Mord in Der Noris by Petra Kirsch

Mord in Der Noris by Petra Kirsch

Autor:Petra Kirsch [Kirsch, Petra]
Die sprache: deu
Format: epub, azw3, mobi
ISBN: 3863581326
Herausgeber: Emons Verlag
veröffentlicht: 2013-04-23T22:00:00+00:00


6

Noch bevor sie ihr Stalker belästigen konnte, weckte sie am nächsten Morgen das Telefon aus dem Schlaf. Sie sah auf das Display: Es zeigte die Handynummer von Paul Zankl, der um diese Uhrzeit nicht mehr daheim, aber auch noch nicht an seinem Arbeitsplatz sein konnte. In dem bangen Gefühl, dass ihm etwas passiert war und er ihre Hilfe brauchte, nahm sie den Hörer ab.

»Ja, Paul, ist was?«

»Guten Morgen erst mal, nein, es ist nichts. Oder doch, natürlich ist was. Deshalb rufe ich ja an. Wir zwei haben heute eine Verabredung. Du erinnerst dich doch sicher, um halb sechs vor dem Polizeipräsidium.«

Oh, das Fußballspiel, das hatte sie tatsächlich vergessen.
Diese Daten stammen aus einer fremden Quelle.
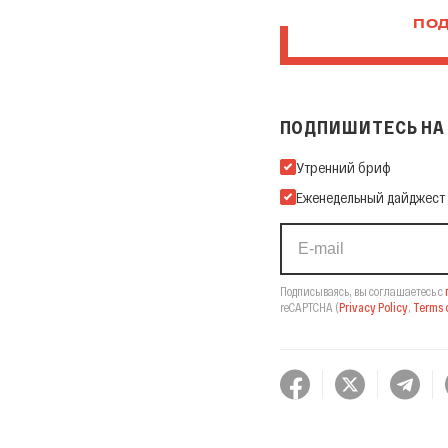
ПОД
ПОДПИШИТЕСЬ НА 
Подпишитесь на нашу Ema
Утренний бриф
Еженедельный дайджест
Подписываясь, вы соглашаетесь с
reCAPTCHA
(
Privacy Policy
,
Terms o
Erst jetzt, in diesem Augenblick, erinnerte sie sich an ihre Verabredung. Und so antwortete sie mit dem schlechten Gewissen der um ein Haar Ertappten: »Natürlich. Meinst du, ich vergesse so was?«

»Na, sicher war ich mir nicht. Aber dann ist ja alles in Ordnung. Also bis heute Nachmittag. Und bring gute Laune mit. Ich fürchte, die werden wir brauchen. Schalke spielt nämlich in letzter Zeit sehr stark.« Dann beendete er das Gespräch.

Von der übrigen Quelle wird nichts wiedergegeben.